--- DATA TO PROCESS Enclosed Below ---

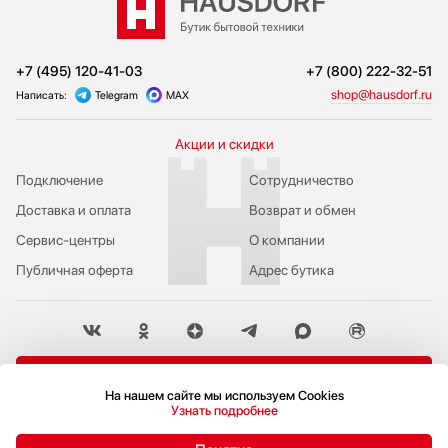
+7 (495) 120-41-03
+7 (800) 222-32-51
shop@hausdorf.ru
Написать:
Telegram
MAX
Акции и скидки
Подключение
Сотрудничество
Доставка и оплата
Возврат и обмен
Сервис-центры
О компании
Публичная оферта
Адрес бутика
Пожаловаться руководству
На нашем сайте мы используем Cookies
Узнать подробнее
Политика конфиденциальности
© 2009-2026 Бутик бытовой техники Hausdorf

--- End of Enclosed DATA TO PROCESS ---

### [WHAT TO WORK ON]
When copying the entries, drop the images and keep every line exact.

### [RESULT FOR THIS EXERCISE]
+7 (495) 120-41-03
+7 (800) 222-32-51
shop@hausdorf.ru
Написать:
Telegram
MAX
Акции и скидки
Подключение
Сотрудничество
Доставка и оплата
Возврат и обмен
Сервис-центры
О компании
Публичная оферта
Адрес бутика
Пожаловаться руководству
На нашем сайте мы используем Cookies
Узнать подробнее
Политика конфиденциальности
© 2009-2026 Бутик бытовой техники Hausdorf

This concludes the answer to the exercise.